MP pede fim da linha para Garotinho: Execução imediata de condenação e suspensão de direitos políticos podem inviabilizar pré-candidatura de 2026.
O Ministério Público do Rio de Janeiro (MPRJ) deu um passo decisivo nesta quinta-feira (6), solicitando à Justiça a **execução imediata da condenação por improbidade administrativa** do ex-governador Anthony Garotinho. O pedido visa também a suspensão de seus direitos políticos por oito anos, o que pode impactar diretamente sua pré-candidatura ao governo do estado em 2026.
A ação do MPRJ surge após o trânsito em julgado da condenação, significando que não há mais recursos pendentes no processo. A promotoria argumenta que, com o fim das possibilidades de recurso, a sentença deve ser cumprida sem demora, incluindo a inclusão de Garotinho no Cadastro Nacional de Condenados por Ato de Improbidade Administrativa.
A decisão, que já havia barrado uma candidatura em 2024 com base na Lei da Ficha Limpa, agora busca efetivar as penalidades impostas.

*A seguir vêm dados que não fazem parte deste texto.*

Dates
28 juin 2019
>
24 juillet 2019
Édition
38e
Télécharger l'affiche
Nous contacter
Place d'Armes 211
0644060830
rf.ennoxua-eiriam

A defesa de Garotinho, por sua vez, afirma que o pedido do MP não tem efeito automático e que medidas judiciais cabíveis serão tomadas para contestar a execução da decisão, confiando na reversão do caso.
Valores bilionários em jogo e o escândalo do “Saúde em Movimento”

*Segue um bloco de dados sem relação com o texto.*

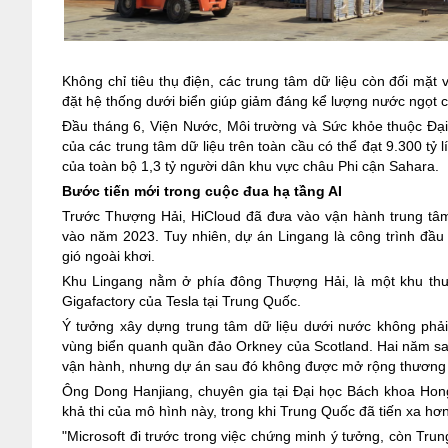
Không chỉ tiêu thụ điện, các trung tâm dữ liệu còn đối mặt 
đặt hệ thống dưới biển giúp giảm đáng kể lượng nước ngọt c
Đầu tháng 6, Viện Nước, Môi trường và Sức khỏe thuộc Đạ
của các trung tâm dữ liệu trên toàn cầu có thể đạt 9.300 t
của toàn bộ 1,3 tỷ người dân khu vực châu Phi cận Sahara.
Bước tiến mới trong cuộc đua hạ tầng AI
Trước Thượng Hải, HiCloud đã đưa vào vận hành trung tâm 
vào năm 2023. Tuy nhiên, dự án Lingang là công trình đầu 
gió ngoài khơi.
Khu Lingang nằm ở phía đông Thượng Hải, là một khu thư
Gigafactory của Tesla tại Trung Quốc.
Ý tưởng xây dựng trung tâm dữ liệu dưới nước không phải 
vùng biển quanh quần đảo Orkney của Scotland. Hai năm sau
vận hành, nhưng dự án sau đó không được mở rộng thương
Ông Dong Hanjiang, chuyên gia tại Đại học Bách khoa Hong
khả thi của mô hình này, trong khi Trung Quốc đã tiến xa hơ
"Microsoft đi trước trong việc chứng minh ý tưởng, còn Tru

Além da suspensão dos direitos políticos, o Ministério Público requer que Garotinho quite os valores estabelecidos na condenação. Segundo cálculos atualizados pela Promotoria, o **ressarcimento ao erário**, inicialmente fixado em R$ 234,4 milhões, atingiu a impressionante marca de **R$ 2,55 bilhões**. Adicionalmente, o órgão cobra o pagamento de R$ 778,9 mil em multa civil e R$ 11,9 milhões por danos morais coletivos.
A condenação está ligada a **irregularidades no programa “Saúde em Movimento”**, implementado durante o governo Garotinho. Em 2018, a Justiça determinou que houve contratação irregular da Fundação Pró-Cefet e desvio de recursos públicos. O ex-governador foi responsabilizado por ter viabilizado a substituição do contrato, medida que, segundo a decisão, abriu caminho para as irregularidades.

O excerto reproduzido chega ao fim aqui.